(Page images and extracted text)
▼
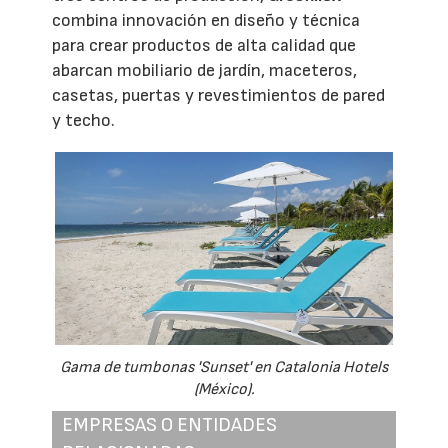
combina innovación en diseño y técnica
para crear productos de alta calidad que
abarcan mobiliario de jardín, maceteros,
casetas, puertas y revestimientos de pared
y techo.
Gama de tumbonas 'Sunset' en Catalonia Hotels
(México).
EMPRESAS O ENTIDADES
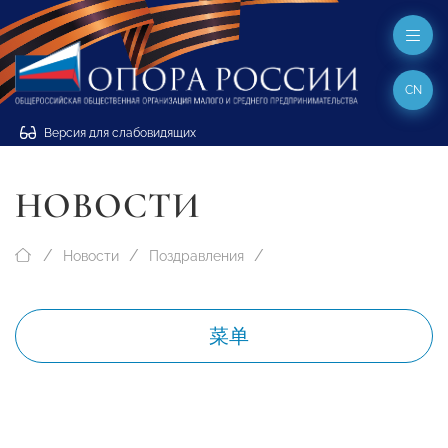
CN
Версия для слабовидящих
НОВОСТИ
Новости
Поздравления
菜单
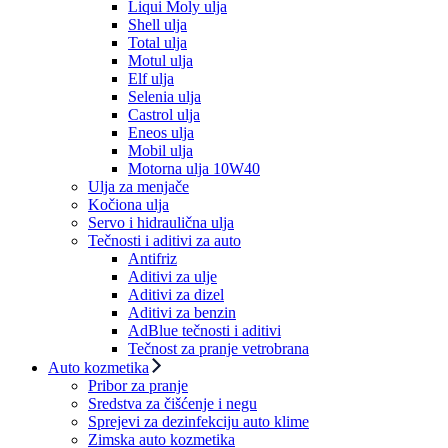
Liqui Moly ulja
Shell ulja
Total ulja
Motul ulja
Elf ulja
Selenia ulja
Castrol ulja
Eneos ulja
Mobil ulja
Motorna ulja 10W40
Ulja za menjače
Kočiona ulja
Servo i hidraulična ulja
Tečnosti i aditivi za auto
Antifriz
Aditivi za ulje
Aditivi za dizel
Aditivi za benzin
AdBlue tečnosti i aditivi
Tečnost za pranje vetrobrana
Auto kozmetika
Pribor za pranje
Sredstva za čišćenje i negu
Sprejevi za dezinfekciju auto klime
Zimska auto kozmetika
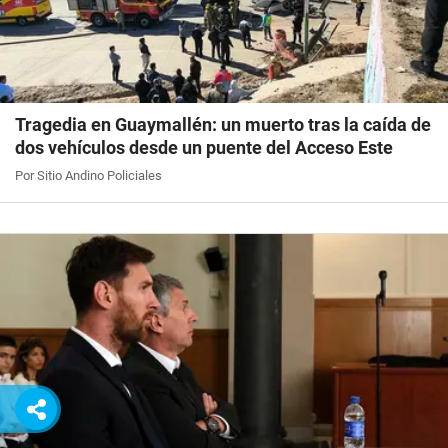
Tragedia en Guaymallén: un muerto tras la caída de
dos vehículos desde un puente del Acceso Este
Por Sitio Andino Policiales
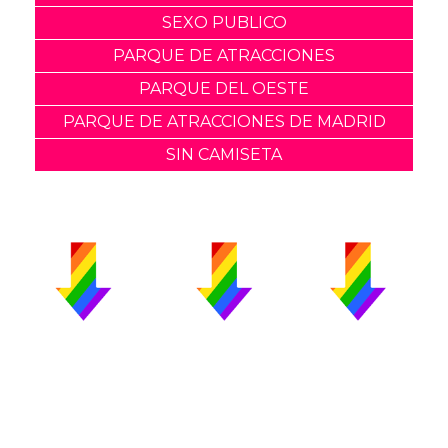
SEXO PUBLICO
PARQUE DE ATRACCIONES
PARQUE DEL OESTE
PARQUE DE ATRACCIONES DE MADRID
SIN CAMISETA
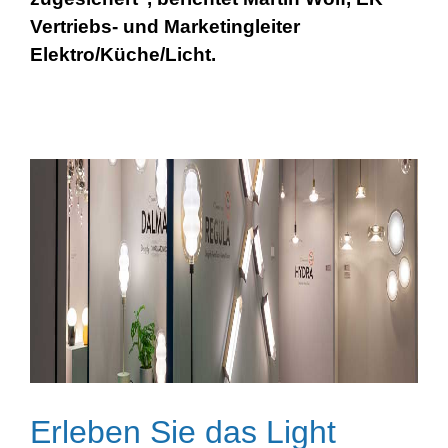
Vertriebs- und Marketingleiter
Elektro/Küche/Licht.
Erleben Sie das Light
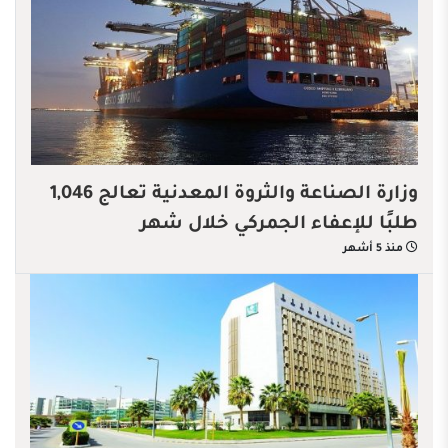
وزارة الصناعة والثروة المعدنية تعالج 1,046
طلبًا للإعفاء الجمركي خلال شهر
منذ 5 أشهر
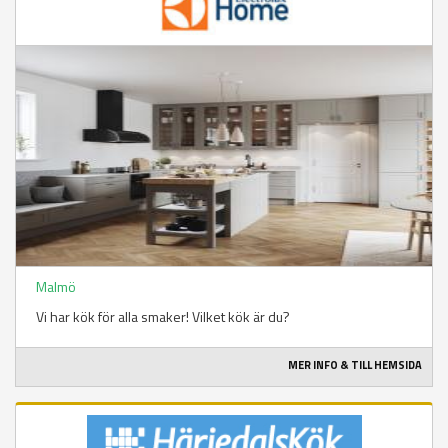
Malmö
Vi har kök för alla smaker! Vilket kök är du?
MER INFO & TILL HEMSIDA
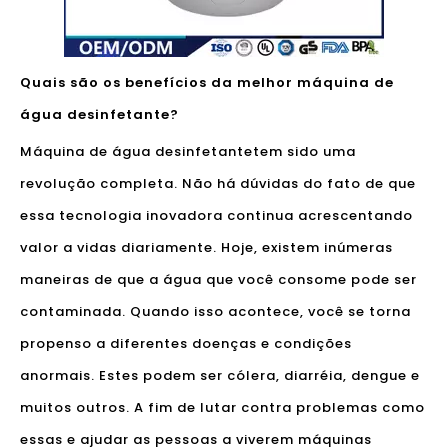
Quais são os benefícios da melhor máquina de
água desinfetante?
Máquina de água desinfetante
tem sido uma
revolução completa. Não há dúvidas do fato de que
essa tecnologia inovadora continua acrescentando
valor a vidas diariamente. Hoje, existem inúmeras
maneiras de que a água que você consome pode ser
contaminada. Quando isso acontece, você se torna
propenso a diferentes doenças e condições
anormais. Estes podem ser cólera, diarréia, dengue e
muitos outros. A fim de lutar contra problemas como
essas e ajudar as pessoas a viverem máquinas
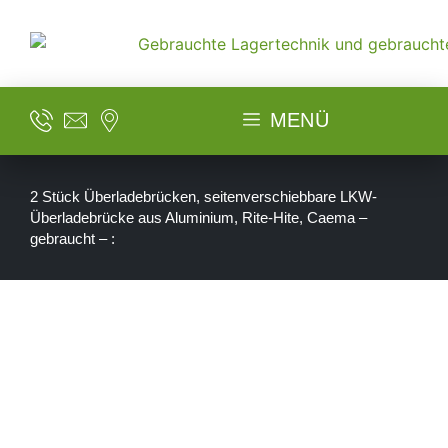
MENÜ
2 Stück Überladebrücken, seitenverschiebbare LKW-
Überladebrücke aus Aluminium, Rite-Hite, Caema –
gebraucht – :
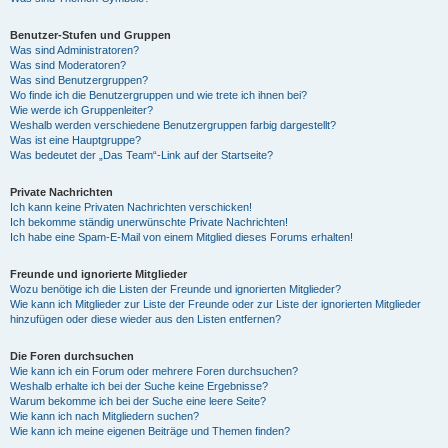
Benutzer-Stufen und Gruppen
Was sind Administratoren?
Was sind Moderatoren?
Was sind Benutzergruppen?
Wo finde ich die Benutzergruppen und wie trete ich ihnen bei?
Wie werde ich Gruppenleiter?
Weshalb werden verschiedene Benutzergruppen farbig dargestellt?
Was ist eine Hauptgruppe?
Was bedeutet der „Das Team“-Link auf der Startseite?
Private Nachrichten
Ich kann keine Privaten Nachrichten verschicken!
Ich bekomme ständig unerwünschte Private Nachrichten!
Ich habe eine Spam-E-Mail von einem Mitglied dieses Forums erhalten!
Freunde und ignorierte Mitglieder
Wozu benötige ich die Listen der Freunde und ignorierten Mitglieder?
Wie kann ich Mitglieder zur Liste der Freunde oder zur Liste der ignorierten Mitglieder
hinzufügen oder diese wieder aus den Listen entfernen?
Die Foren durchsuchen
Wie kann ich ein Forum oder mehrere Foren durchsuchen?
Weshalb erhalte ich bei der Suche keine Ergebnisse?
Warum bekomme ich bei der Suche eine leere Seite?
Wie kann ich nach Mitgliedern suchen?
Wie kann ich meine eigenen Beiträge und Themen finden?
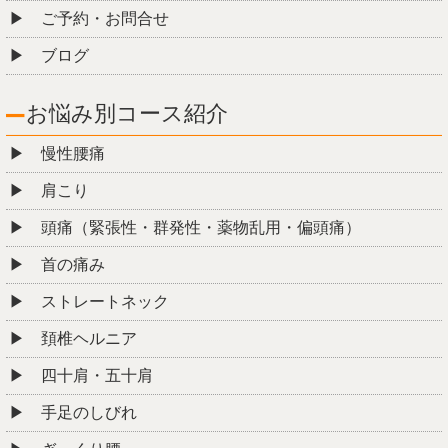
お悩み別コース紹介
慢性腰痛
肩こり
頭痛（緊張性・群発性・薬物乱用・偏頭痛）
首の痛み
ストレートネック
頚椎ヘルニア
四十肩・五十肩
手足のしびれ
ぎっくり腰
坐骨神経痛
脊柱管狭窄症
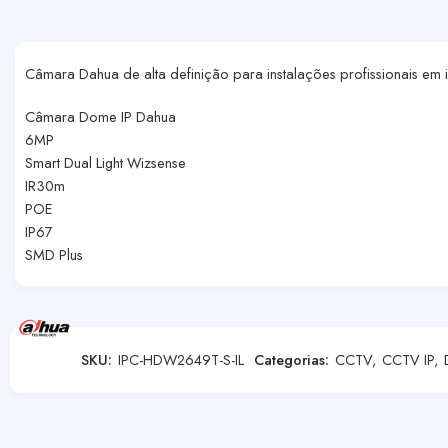
Câmara Dahua de alta definição para instalações profissionais em i
Câmara Dome IP Dahua
6MP
Smart Dual Light Wizsense
IR30m
POE
IP67
SMD Plus
SKU:
IPC-HDW2649T-S-IL
Categorias:
CCTV
,
CCTV IP
,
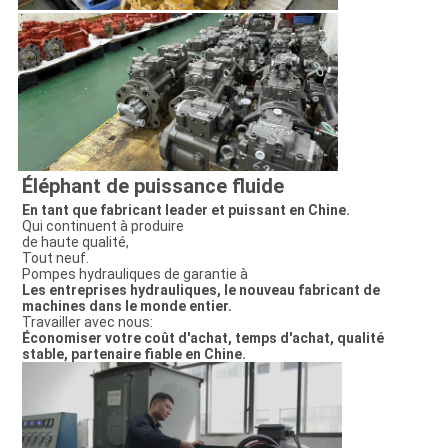
Éléphant de puissance fluide
En tant que fabricant leader et puissant en Chine.
Qui continuent à produire
de haute qualité,
Tout neuf.
Pompes hydrauliques de garantie à
Les entreprises hydrauliques, le nouveau fabricant de
machines dans le monde entier.
Travailler avec nous:
Économiser votre coût d'achat, temps d'achat, qualité
stable, partenaire fiable en Chine.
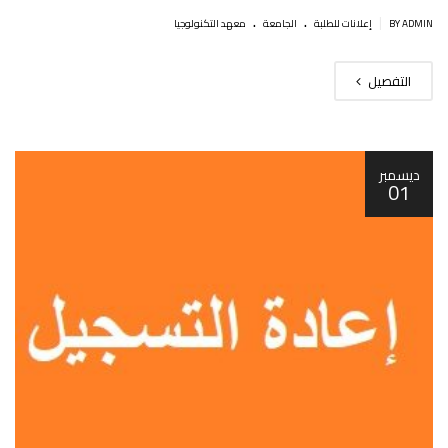
.
.
|
BY ADMIN
إعلانات للطلبة
الجامعة
معهد التكنولوجيا
التفصيل
ديسمبر
01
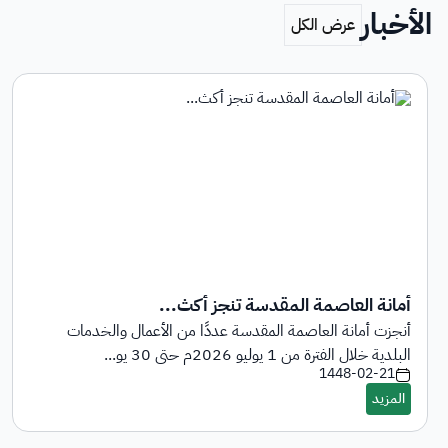
الأخبار
أمانة العاصمة المقدسة تنجز أكث...
أنجزت أمانة العاصمة المقدسة عددًا من الأعمال والخدمات
البلدية خلال الفترة من 1 يوليو 2026م حتى 30 يو...
1448-02-21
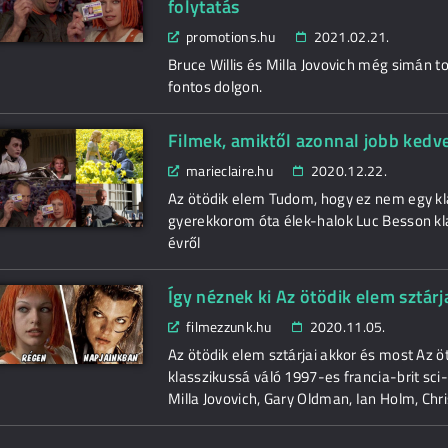
folytatás
promotions.hu
2021.02.21.
Bruce Willis és Milla Jovovich még simán t
fontos dolgon.
Filmek, amiktől azonnal jobb kedve
marieclaire.hu
2020.12.22.
Az ötödik elem Tudom, hogy ez nem egy kl
gyerekkorom óta élek-halok Luc Besson klas
évről
Így néznek ki Az ötödik elem sztárj
filmezzunk.hu
2020.11.05.
Az ötödik elem sztárjai akkor és most Az
klasszikussá váló 1997-es francia-brit sci
Milla Jovovich, Gary Oldman, Ian Holm, Chr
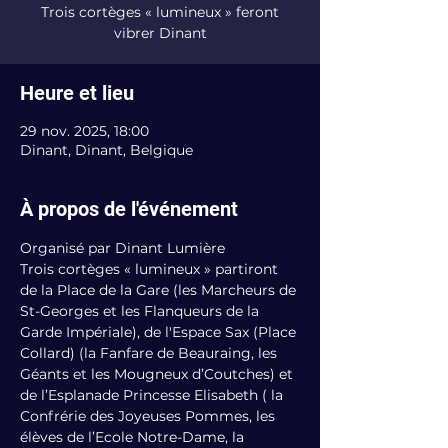
Trois cortèges « lumineux » feront
vibrer Dinant
Heure et lieu
29 nov. 2025, 18:00
Dinant, Dinant, Belgique
À propos de l'événement
Organisé par Dinant Lumière
Trois cortèges « lumineux » partiront 
de la Place de la Gare (les Marcheurs de 
St-Georges et les Flanqueurs de la 
Garde Impériale), de l'Espace Sax (Place 
Collard) (la Fanfare de Beauraing, les 
Géants et les Mougneux d’Coutches) et 
de l’Esplanade Princesse Elisabeth ( la 
Confrérie des Joyeuses Pommes, les 
élèves de l’Ecole Notre-Dame, la 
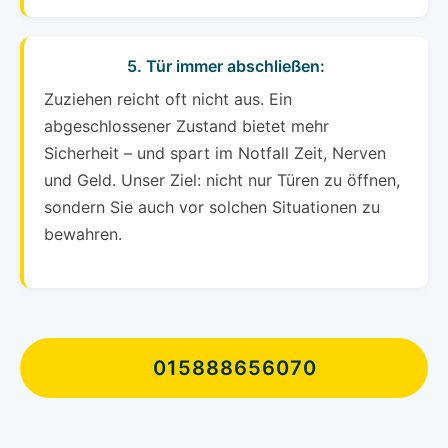
5. Tür immer abschließen:
Zuziehen reicht oft nicht aus. Ein
abgeschlossener Zustand bietet mehr
Sicherheit – und spart im Notfall Zeit, Nerven
und Geld. Unser Ziel: nicht nur Türen zu öffnen,
sondern Sie auch vor solchen Situationen zu
bewahren.
015888656070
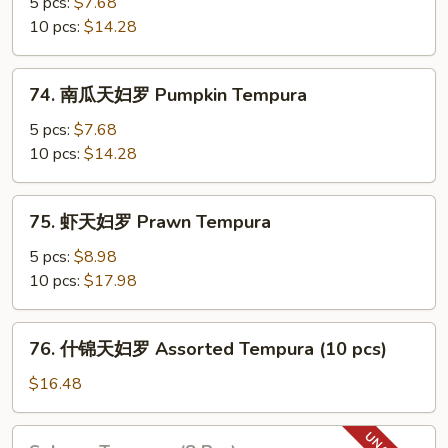
薯
5 pcs:
$7.68
天
10 pcs:
$14.28
妇
罗
74.
74. 南瓜天妇罗 Pumpkin Tempura
Yam
南
Tempura
瓜
5 pcs:
$7.68
天
10 pcs:
$14.28
妇
罗
75.
75. 虾天妇罗 Prawn Tempura
Pumpkin
虾
Tempura
天
5 pcs:
$8.98
妇
10 pcs:
$17.98
罗
Prawn
76.
76. 什锦天妇罗 Assorted Tempura (10 pcs)
Tempura
什
锦
$16.48
天
妇
Salmon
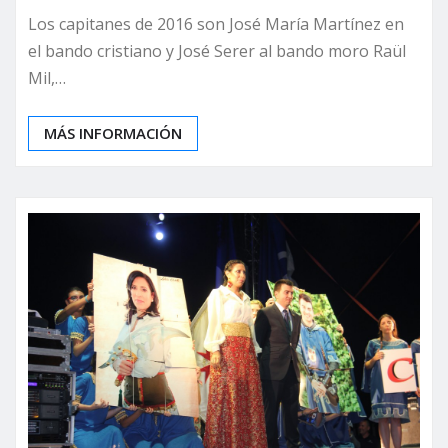
Los capitanes de 2016 son José María Martínez en
el bando cristiano y José Serer al bando moro Raül
Mil,…
MÁS INFORMACIÓN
▲
▸ TASK
Pick out the lines above that hold the string "Dinant" and show them.

▸ ANSWER SECTION
vibrer Dinant
Dinant, Dinant, Belgique
Organisé par Dinant Lumière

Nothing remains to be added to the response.